*** Extracted material ***
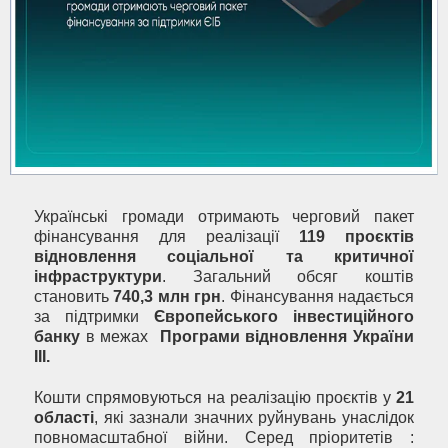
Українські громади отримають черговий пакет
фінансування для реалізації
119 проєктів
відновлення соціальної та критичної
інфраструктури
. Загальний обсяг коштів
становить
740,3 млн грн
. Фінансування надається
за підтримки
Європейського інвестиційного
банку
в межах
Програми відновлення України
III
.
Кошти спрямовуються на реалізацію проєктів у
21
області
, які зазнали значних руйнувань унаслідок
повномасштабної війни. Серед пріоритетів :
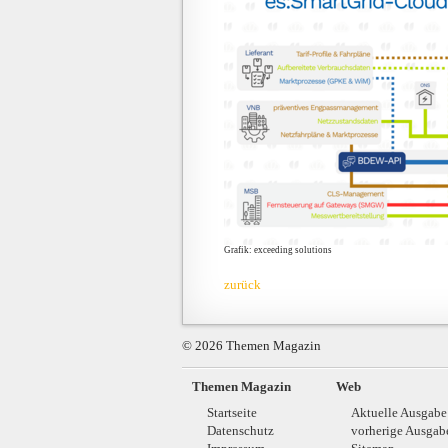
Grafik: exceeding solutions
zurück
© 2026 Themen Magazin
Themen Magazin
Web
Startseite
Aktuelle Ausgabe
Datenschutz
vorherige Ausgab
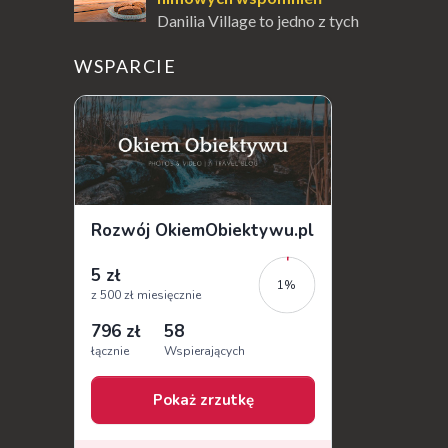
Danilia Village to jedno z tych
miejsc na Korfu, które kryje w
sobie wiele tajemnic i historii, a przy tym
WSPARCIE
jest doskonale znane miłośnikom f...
*** End of Extracted material ***
*** Extracted material ***
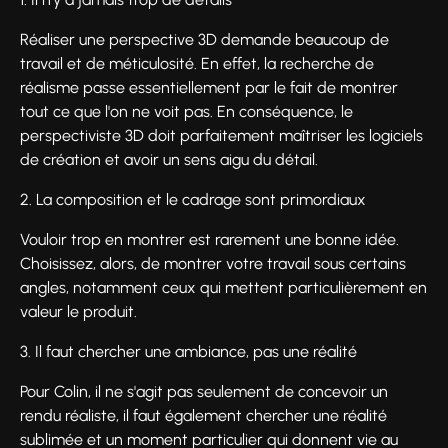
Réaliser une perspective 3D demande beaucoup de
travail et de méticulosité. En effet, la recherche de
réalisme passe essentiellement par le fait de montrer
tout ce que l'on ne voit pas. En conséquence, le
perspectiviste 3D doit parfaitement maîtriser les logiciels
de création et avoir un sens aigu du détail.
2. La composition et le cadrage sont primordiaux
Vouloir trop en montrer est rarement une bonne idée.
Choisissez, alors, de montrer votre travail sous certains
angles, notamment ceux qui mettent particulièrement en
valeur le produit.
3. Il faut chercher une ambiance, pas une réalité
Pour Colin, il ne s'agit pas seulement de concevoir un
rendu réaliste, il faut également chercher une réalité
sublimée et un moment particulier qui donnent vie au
*** End of Extracted material ***
All pictures are to be skipped. Output, word for word, the lines in the data above starting at the line containing "Українські громади отримають черговий пакет" and ending at the line containing "jest doskonale znane miłośnikom f...".

Українські громади отримають черговий пакет
фінансування для реалізації
119 проєктів
відновлення соціальної та критичної
інфраструктури
. Загальний обсяг коштів
становить
740,3 млн грн
. Фінансування надається
за підтримки
Європейського інвестиційного
банку
в межах
Програми відновлення України
III
.
Кошти спрямовуються на реалізацію проєктів у
21
області
, які зазнали значних руйнувань унаслідок
повномасштабної війни. Серед пріоритетів :
Grafik: exceeding solutions
zurück
© 2026 Themen Magazin
Themen Magazin
Web
Startseite
Aktuelle Ausgabe
Datenschutz
vorherige Ausgab
Danilia Village to jedno z tych
miejsc na Korfu, które kryje w
sobie wiele tajemnic i historii, a przy tym
WSPARCIE
jest doskonale znane miłośnikom f...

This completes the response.